● **REQUIRED ACTION**:
Produce a faithful copy of the data, one that leaves out the pictures.

● **EXCERPTED DATA**:

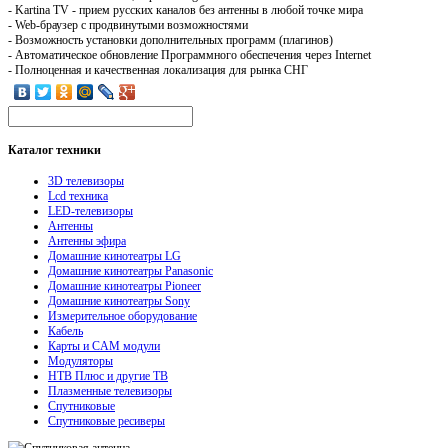
- Kartina TV - прием русских каналов без антенны в любой точке мира
- Web-браузер с продвинутыми возможностями
- Возможность установки дополнительных программ (плагинов)
- Автоматическое обновление Программного обеспечения через Internet
- Полноценная и качественная локализация для рынка СНГ
Каталог
техники
3D телевизоры
Lcd техника
LED-телевизоры
Антенны
Антенны эфира
Домашние кинотеатры LG
Домашние кинотеатры Panasonic
Домашние кинотеатры Pioneer
Домашние кинотеатры Sony
Измерительное оборудование
Кабель
Карты и CAM модули
Модуляторы
НТВ Плюс и другие ТВ
Плазменные телевизоры
Спутниковые
Спутниковые ресиверы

● **OUTPUT OF THE TASK**:
- Kartina TV - прием русских каналов без антенны в любой точке мира
- Web-браузер с продвинутыми возможностями
- Возможность установки дополнительных программ (плагинов)
- Автоматическое обновление Программного обеспечения через Internet
- Полноценная и качественная локализация для рынка СНГ
Каталог
техники
3D телевизоры
Lcd техника
LED-телевизоры
Антенны
Антенны эфира
Домашние кинотеатры LG
Домашние кинотеатры Panasonic
Домашние кинотеатры Pioneer
Домашние кинотеатры Sony
Измерительное оборудование
Кабель
Карты и CAM модули
Модуляторы
НТВ Плюс и другие ТВ
Плазменные телевизоры
Спутниковые
Спутниковые ресиверы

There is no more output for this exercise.